なめらかに口どけして、すーっと消える。日本の初夏の冷たい葛菓子である。

美濃忠の「初かつを」


美濃忠の「初かつを」
美濃忠の「初かつを」
(画:森下典子)

 お風呂から上がって、こざっぱりした顔で食卓にみんながそろうと、父は冷蔵庫からいそいそとビールを出す。母が台所から両手で捧げ持つように大皿を持って出てきて、
「さぁさぁ、食べましょう」
 と、食卓の真ん中に置いた。
 居間の丸いちゃぶ台の真ん中に、パーッとスポットライトが当たったように見えた。
 大皿にぐるりと丸く、瑞々しい刺身が並んでいる。いつもの刺身とはまるで違う色だった。淡く美しい桃色の肌に、波紋が広がったように縞の模様が入っている。
「なに、これ?」
「おまえ、これが初鰹だ」
 父がビール片手にして嬉しそうに言い、母は、
「『目には青葉、山ほととぎず、初鰹』って言って、この季節にしか食べられないんだよ」
 と、醤油を小皿にたらした。
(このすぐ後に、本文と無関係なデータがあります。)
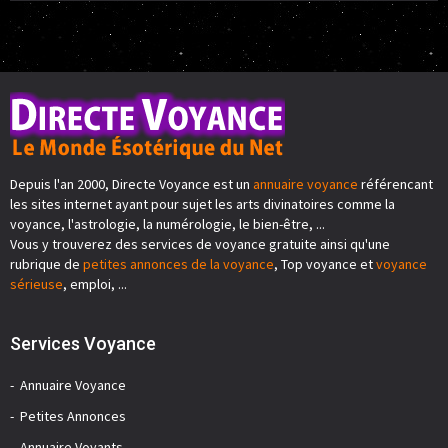
Depuis l'an 2000, Directe Voyance est un
annuaire voyance
référencant
les sites internet ayant pour sujet les arts divinatoires comme la
voyance, l'astrologie, la numérologie, le bien-être, ...
Vous y trouverez des services de voyance gratuite ainsi qu'une
rubrique de
petites annonces de la voyance
, Top voyance et
voyance
sérieuse
, emploi, ...
Services Voyance
Annuaire Voyance
Petites Annonces
Annuaire Voyants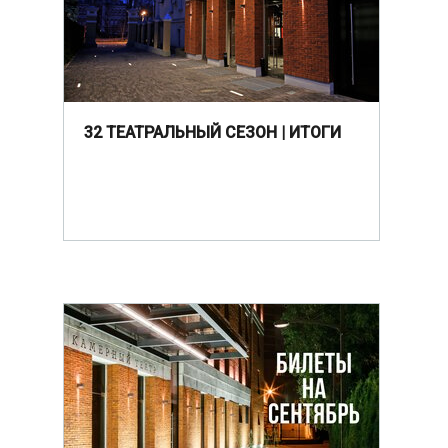
32 ТЕАТРАЛЬНЫЙ СЕЗОН | ИТОГИ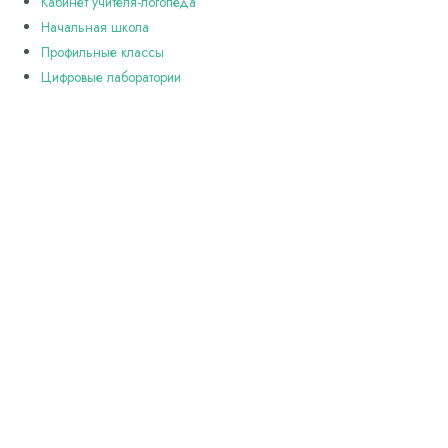
Кабинет учителя-логопеда
Начальная школа
Профильные классы
Цифровые лаборатории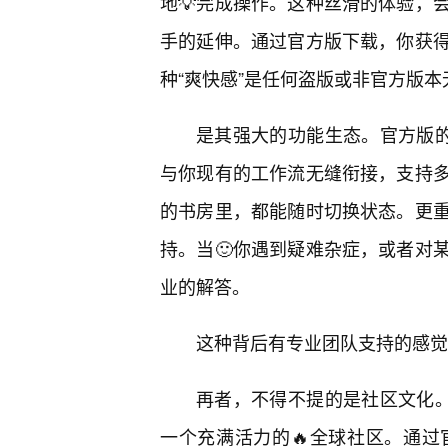
地💡完成操作。这种丝滑的体验，
手的延伸。通过官方版下载，你获得
种“爽快感”是任何盗版或非官方版
是其强大的功能生态。官方版的
与你现有的工作流无缝衔接，支持
的书房里，都能随时切换状态。更
持。当🙂你遇到疑难杂症，或者对
业的解答。
这种背后有专业团队支持的感觉
再者，不得不提的是社区文化。
一个充满活力的🔥全球社区。通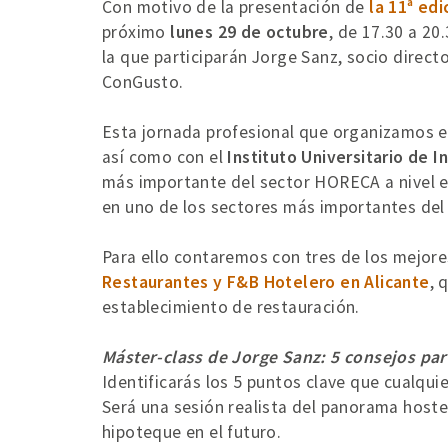
Con motivo de la presentación de
la 11ª ed
próximo
lunes 29 de octubre
, de 17.30 a 20
la que participarán Jorge Sanz, socio directo
ConGusto.
Esta jornada profesional que organizamos 
así como con el
Instituto Universitario de I
más importante del sector HORECA a nivel e
en uno de los sectores más importantes del p
Para ello contaremos con tres de los mejore
Restaurantes y F&B Hotelero en Alicante
, 
establecimiento de restauración.
Máster-class de Jorge Sanz: 5 consejos par
Identificarás los 5 puntos clave que cualqui
Será una sesión realista del panorama hostel
hipoteque en el futuro.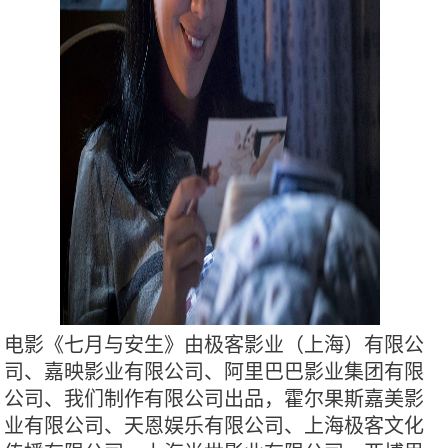
电影《七月与安生》由极客影业（上海）有限公
司、嘉映影业有限公司、阿里巴巴影业集团有限
公司、我们制作有限公司出品，霍尔果斯嘉美影
业有限公司、天恩娱乐有限公司、上海极客文化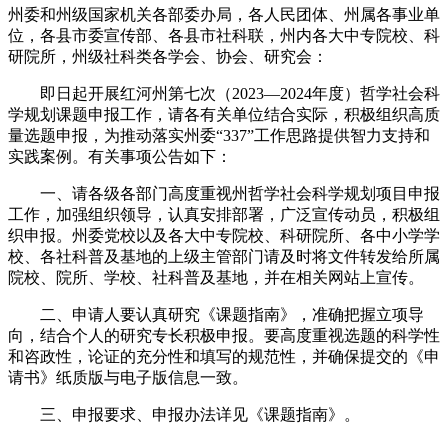
州委和州级国家机关各部委办局，各人民团体、州属各事业单
位，各县市委宣传部、各县市社科联，州内各大中专院校、科
研院所，州级社科类各学会、协会、研究会：
即日起开展红河州第七次（2023—2024年度）哲学社会科
学规划课题申报工作，请各有关单位结合实际，积极组织高质
量选题申报，为推动落实州委“337”工作思路提供智力支持和
实践案例。有关事项公告如下：
一、请各级各部门高度重视州哲学社会科学规划项目申报
工作，加强组织领导，认真安排部署，广泛宣传动员，积极组
织申报。州委党校以及各大中专院校、科研院所、各中小学学
校、各社科普及基地的上级主管部门请及时将文件转发给所属
院校、院所、学校、社科普及基地，并在相关网站上宣传。
二、申请人要认真研究《课题指南》，准确把握立项导
向，结合个人的研究专长积极申报。要高度重视选题的科学性
和咨政性，论证的充分性和填写的规范性，并确保提交的《申
请书》纸质版与电子版信息一致。
三、申报要求、申报办法详见《课题指南》。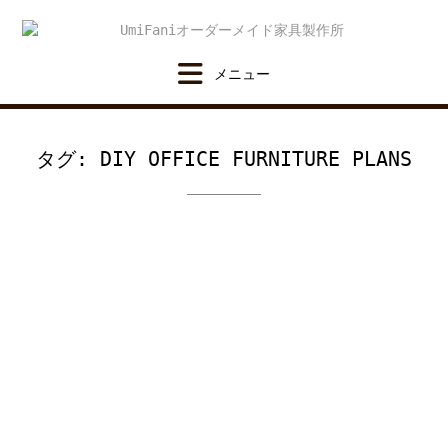
Skip
to
content
タグ:
DIY OFFICE FURNITURE PLANS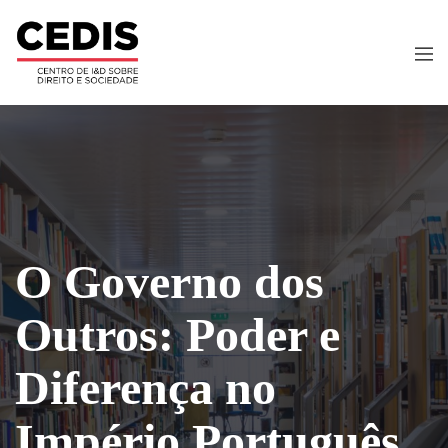
O Governo dos
Outros: Poder e
Diferença no
Império Português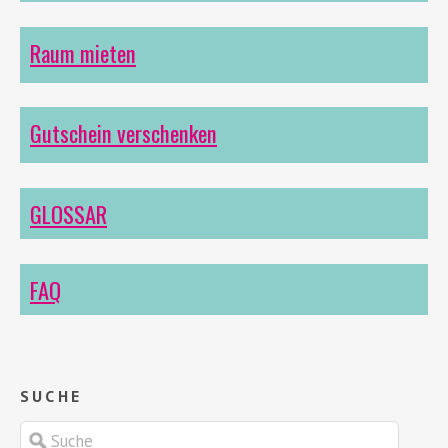
Raum mieten
Gutschein verschenken
GLOSSAR
FAQ
SUCHE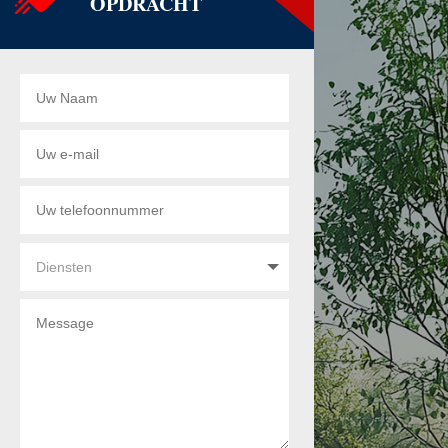
OPDRACHT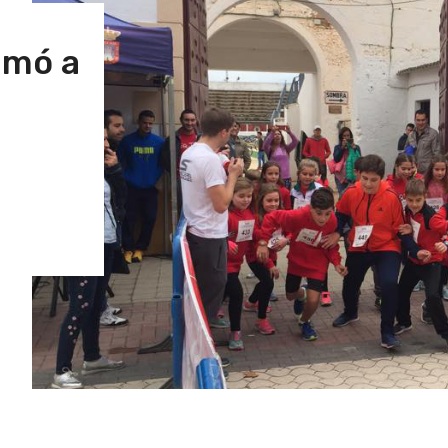
umó a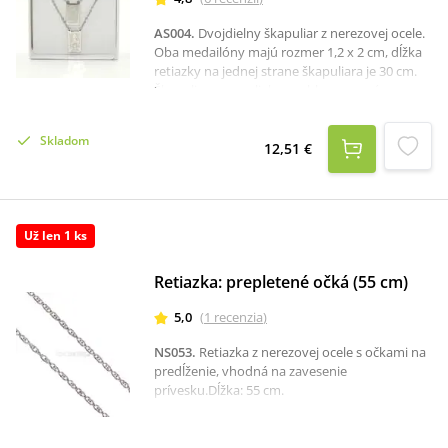
AS004
.
Dvojdielny škapuliar z nerezovej ocele.
Oba medailóny majú rozmer 1,2 x 2 cm, dĺžka
retiazky na jednej strane škapuliara je 30 cm.
Škapuliar sa prevlieka cez hlavu, nemá
zapínanie.
Skladom
12,51 €
Už len 1 ks
Retiazka: prepletené očká (55 cm)
5,0
(
1
recenzia
)
NS053
.
Retiazka z nerezovej ocele s očkami na
predĺženie, vhodná na zavesenie
prívesku.Dĺžka: 55 cm.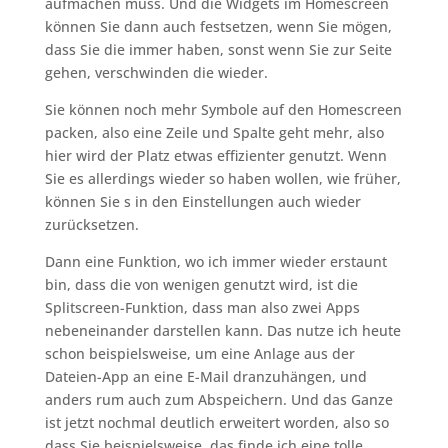
aufmachen muss. Und die Widgets im Homescreen
können Sie dann auch festsetzen, wenn Sie mögen,
dass Sie die immer haben, sonst wenn Sie zur Seite
gehen, verschwinden die wieder.
Sie können noch mehr Symbole auf den Homescreen
packen, also eine Zeile und Spalte geht mehr, also
hier wird der Platz etwas effizienter genutzt. Wenn
Sie es allerdings wieder so haben wollen, wie früher,
können Sie s in den Einstellungen auch wieder
zurücksetzen.
Dann eine Funktion, wo ich immer wieder erstaunt
bin, dass die von wenigen genutzt wird, ist die
Splitscreen-Funktion, dass man also zwei Apps
nebeneinander darstellen kann. Das nutze ich heute
schon beispielsweise, um eine Anlage aus der
Dateien-App an eine E-Mail dranzuhängen, und
anders rum auch zum Abspeichern. Und das Ganze
ist jetzt nochmal deutlich erweitert worden, also so
dass Sie beispielsweise, das finde ich eine tolle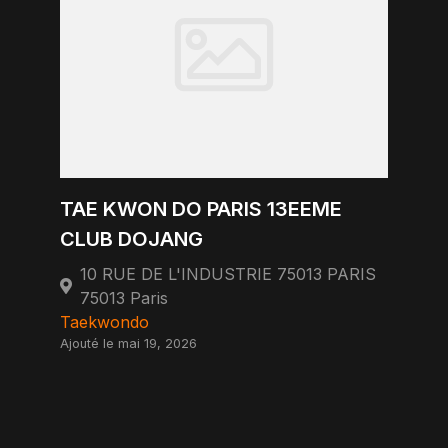
TAE KWON DO PARIS 13EEME
CLUB DOJANG
10 RUE DE L'INDUSTRIE 75013 PARIS
75013 Paris
Taekwondo
Ajouté le mai 19, 2026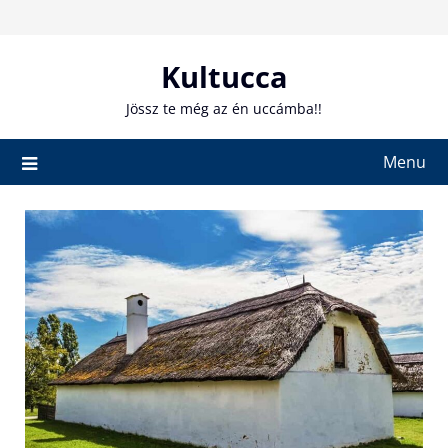
Skip
to
content
Kultucca
Jössz te még az én uccámba!!
Menu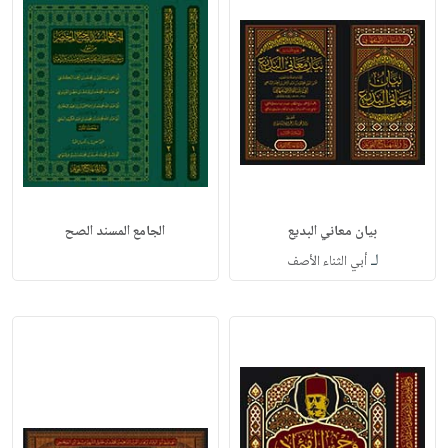
بيان معاني البديع
الجامع المسند الصح
لـ
أبي الثناء الأصف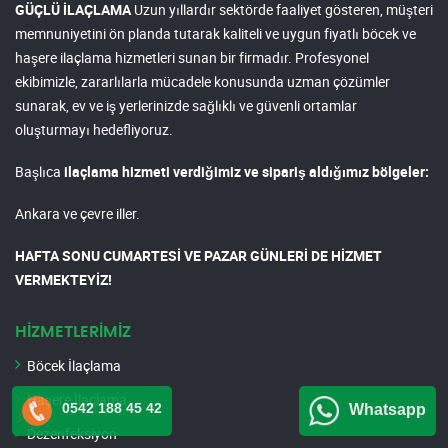
GÜÇLÜ İLAÇLAMA
Uzun yıllardır sektörde faaliyet gösteren, müşteri
memnuniyetini ön planda tutarak kaliteli ve uygun fiyatlı böcek ve
haşere ilaçlama hizmetleri sunan bir firmadır. Profesyonel
ekibimizle, zararlılarla mücadele konusunda uzman çözümler
sunarak, ev ve iş yerlerinizde sağlıklı ve güvenli ortamlar
oluşturmayı hedefliyoruz.
Başlıca
ilaçlama hizmeti verdiğimiz ve sipariş aldığımız bölgeler:
Ankara ve çevre iller.
HAFTA SONU CUMARTESİ VE PAZAR GÜNLERİ DE HİZMET
VERMEKTEYİZ!
HİZMETLERİMİZ
Böcek İlaçlama
Haşere İlaçlama
0542 188 45 42
Whatsapp
Dezenfeksiyon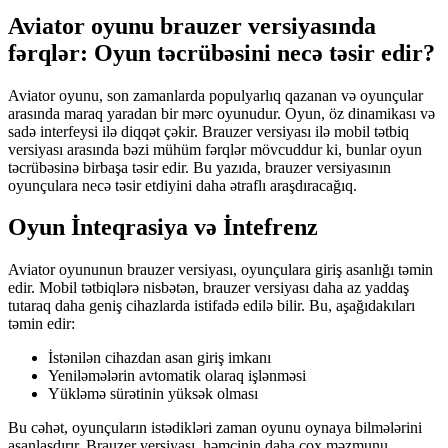
Aviator oyunu brauzer versiyasında
fərqlər: Oyun təcrübəsini necə təsir edir?
Aviator oyunu, son zamanlarda populyarlıq qazanan və oyunçular
arasında maraq yaradan bir mərc oyunudur. Oyun, öz dinamikası və
sadə interfeysi ilə diqqət çəkir. Brauzer versiyası ilə mobil tətbiq
versiyası arasında bəzi mühüm fərqlər mövcuddur ki, bunlar oyun
təcrübəsinə birbaşa təsir edir. Bu yazıda, brauzer versiyasının
oyunçulara necə təsir etdiyini daha ətraflı araşdıracağıq.
Oyun İnteqrasiya və İntefrenz
Aviator oyununun brauzer versiyası, oyunçulara giriş asanlığı təmin
edir. Mobil tətbiqlərə nisbətən, brauzer versiyası daha az yaddaş
tutaraq daha geniş cihazlarda istifadə edilə bilir. Bu, aşağıdakıları
təmin edir:
İstənilən cihazdan asan giriş imkanı
Yeniləmələrin avtomatik olaraq işlənməsi
Yükləmə sürətinin yüksək olması
Bu cəhət, oyunçuların istədikləri zaman oyunu oynaya bilmələrini
asanlaşdırır. Brauzer versiyası, həmçinin daha çox məzmunu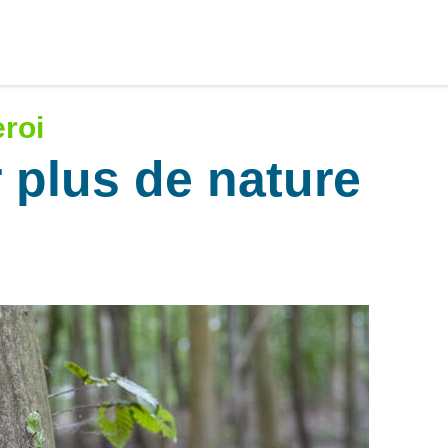
eroi
plus de nature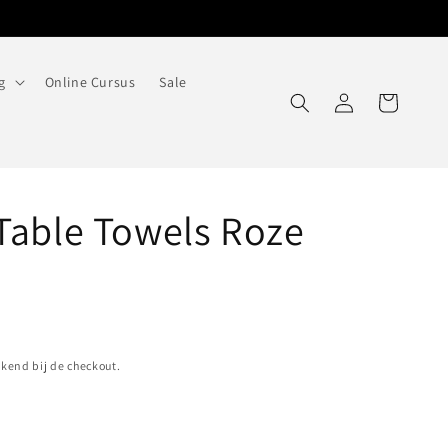
g
Online Cursus
Sale
Inloggen
Winkelwagen
 Table Towels Roze
end bij de checkout.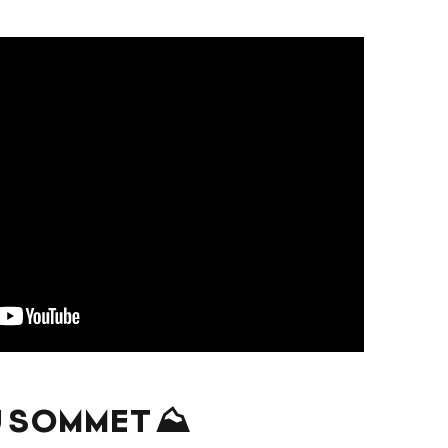
 SOMMET ⛰️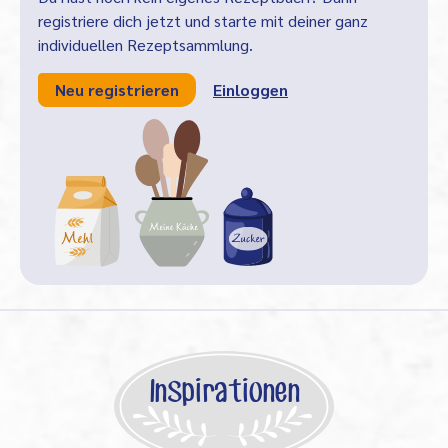
registriere dich jetzt und starte mit deiner ganz
individuellen Rezeptsammlung.
Neu registrieren
Einloggen
Inspirationen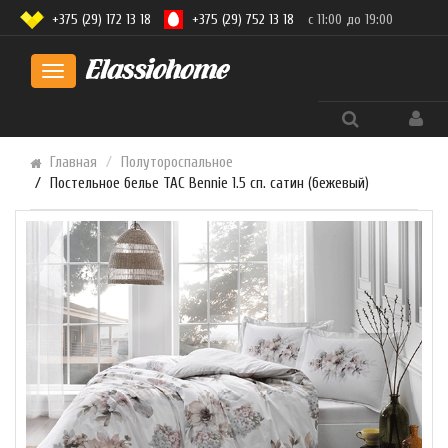
+375 (29) 172 13 18
+375 (29) 752 13 18
с 11:00 до 19:00
Toggle
navigation
Главная
Полутороспальное
Постельное белье TAC Bennie 1.5 сп. сатин (бежевый)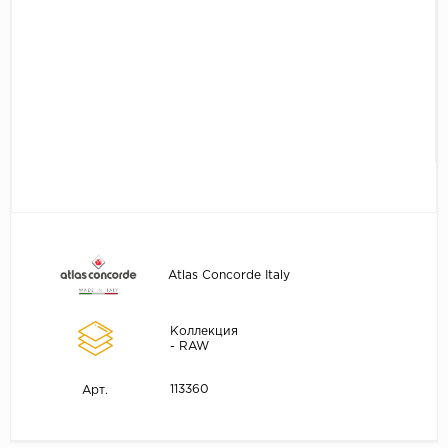
Atlas Concorde Italy
Коллекция
- RAW
113360
Арт.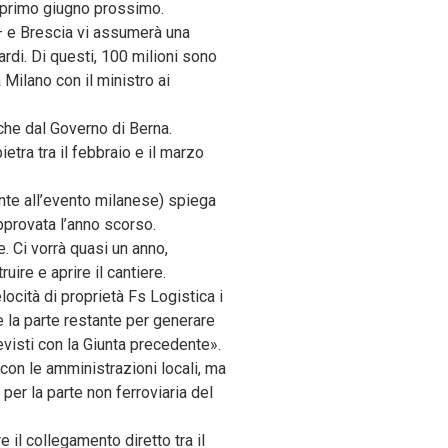
il primo giugno prossimo.
– e Brescia vi assumerà una
rdi. Di questi, 100 milioni sono
 Milano con il ministro ai
he dal Governo di Berna.
ra tra il febbraio e il marzo
nte all’evento milanese) spiega
approvata l’anno scorso.
. Ci vorrà quasi un anno,
ire e aprire il cantiere.
locità di proprietà Fs Logistica i
e la parte restante per generare
revisti con la Giunta precedente».
con le amministrazioni locali, ma
per la parte non ferroviaria del
e il collegamento diretto tra il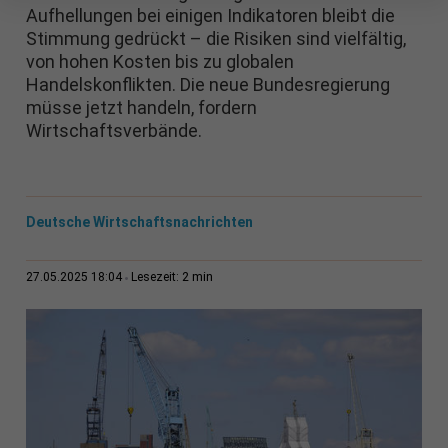
Aufhellungen bei einigen Indikatoren bleibt die
Stimmung gedrückt – die Risiken sind vielfältig,
von hohen Kosten bis zu globalen
Handelskonflikten. Die neue Bundesregierung
müsse jetzt handeln, fordern
Wirtschaftsverbände.
Deutsche Wirtschaftsnachrichten
2 min
27.05.2025 18:04
Lesezeit: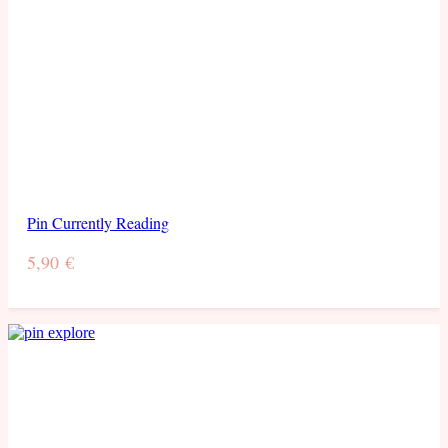
Pin Currently Reading
5,90
€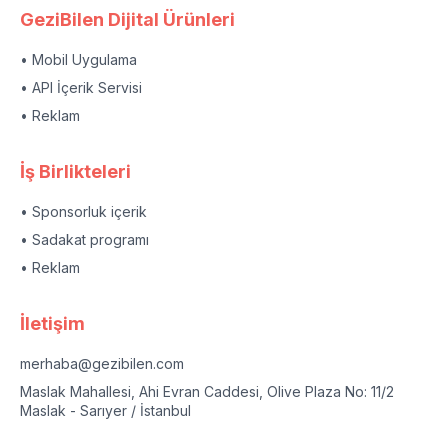
GeziBilen Dijital Ürünleri
• Mobil Uygulama
• API İçerik Servisi
• Reklam
İş Birlikteleri
• Sponsorluk içerik
• Sadakat programı
• Reklam
İletişim
merhaba@gezibilen.com
Maslak Mahallesi, Ahi Evran Caddesi, Olive Plaza No: 11/2
Maslak - Sarıyer / İstanbul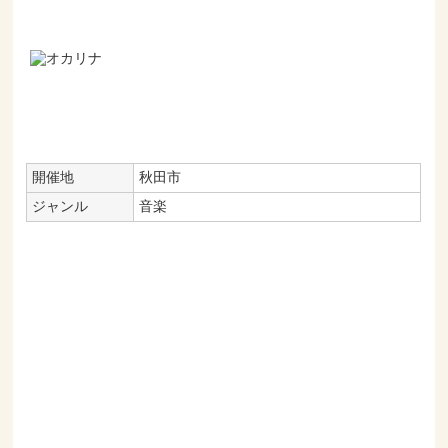
開催地
秋田市
ジャンル
音楽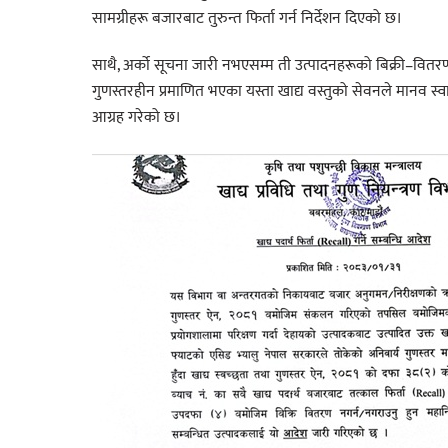
सामग्रीहरू बजारबाट तुरुन्त फिर्ता गर्न निर्देशन दिएको छ।
साथै, अर्को सूचना जारी नभएसम्म ती उत्पादनहरूको बिक्री–वित
गुणस्तरहीन प्रमाणित भएका यस्ता खाद्य वस्तुको सेवनले मानव स्व
आग्रह गरेको छ।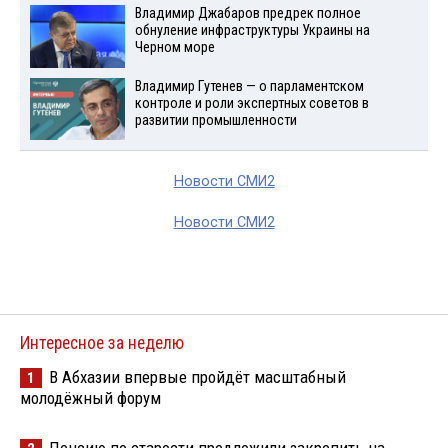
Владимир Джабаров предрек полное
обнуление инфраструктуры Украины на
Черном море
Владимир Гутенев — о парламентском
контроле и роли экспертных советов в
развитии промышленности
Новости СМИ2
Новости СМИ2
Интересное за неделю
В Абхазии впервые пройдёт масштабный
1
молодёжный форум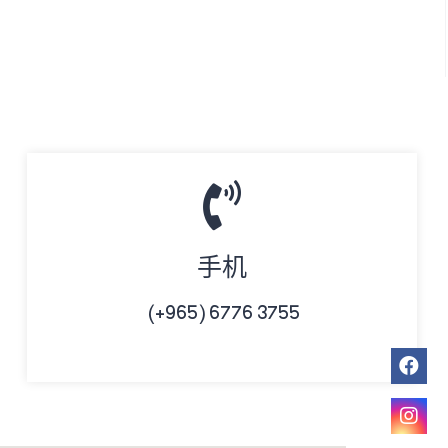
手机
(+965) 6776 3755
それに大葉の細切りとおろしニンニクの薬味を加え、桃色の刺身を箸で取るや、さっとくぐらせ、母は口に入れた。
「……んーっ!」
「どうだ?」
 母は泣きそうな顔になって、黙ってウンウンと頷いた。私と弟も、母にならって、大葉とおろしニンニクを薬味に、初鰹を醤油にくぐらせ、口に入れた。
 その時、開け放した窓から、木々の溢れるような若葉の香りが入ってきた。初鰹の桃色の身は、驚くほど柔らかかった。しっとりとして、生臭さがなく、口の中に若葉のようなさわやかな風味を感じた。